## TASK PROMPT
In the listing below, count the lines containing the string "from" and state only the number.

## THE RECORDS
======

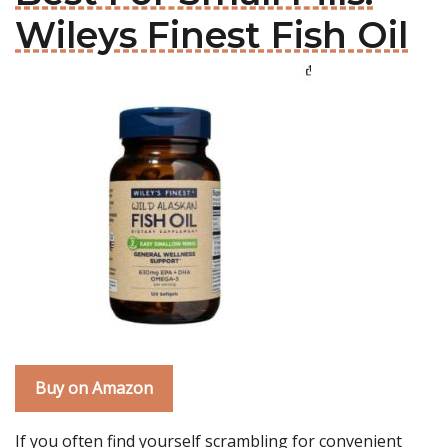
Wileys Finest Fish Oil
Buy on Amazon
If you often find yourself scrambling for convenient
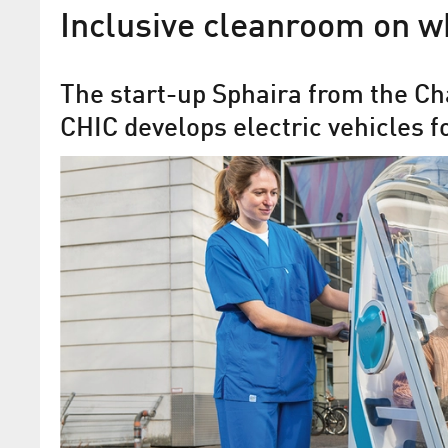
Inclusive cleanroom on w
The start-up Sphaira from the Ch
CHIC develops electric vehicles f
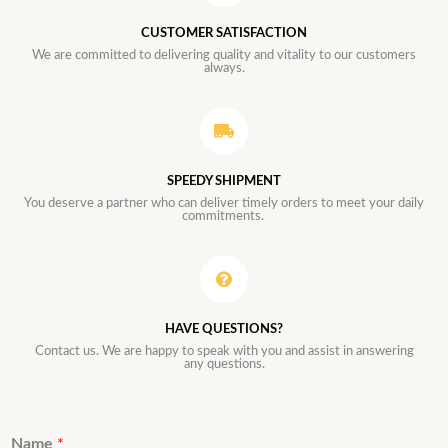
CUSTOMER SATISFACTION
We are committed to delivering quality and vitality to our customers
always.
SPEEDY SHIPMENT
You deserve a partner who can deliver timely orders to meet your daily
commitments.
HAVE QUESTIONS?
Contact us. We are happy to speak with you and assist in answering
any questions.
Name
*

======

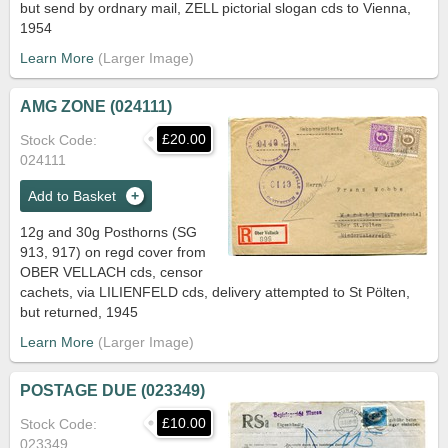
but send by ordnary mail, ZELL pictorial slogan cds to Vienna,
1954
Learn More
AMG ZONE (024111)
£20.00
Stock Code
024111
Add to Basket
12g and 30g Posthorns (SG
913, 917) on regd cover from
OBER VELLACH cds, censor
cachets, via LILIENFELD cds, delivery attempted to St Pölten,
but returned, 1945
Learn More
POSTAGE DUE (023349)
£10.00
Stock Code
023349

======

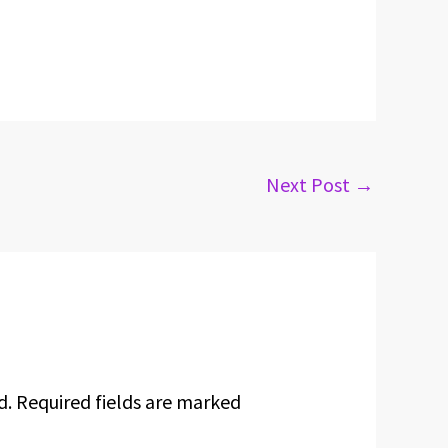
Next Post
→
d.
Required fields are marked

======

## RESULT FOR THIS TASK
2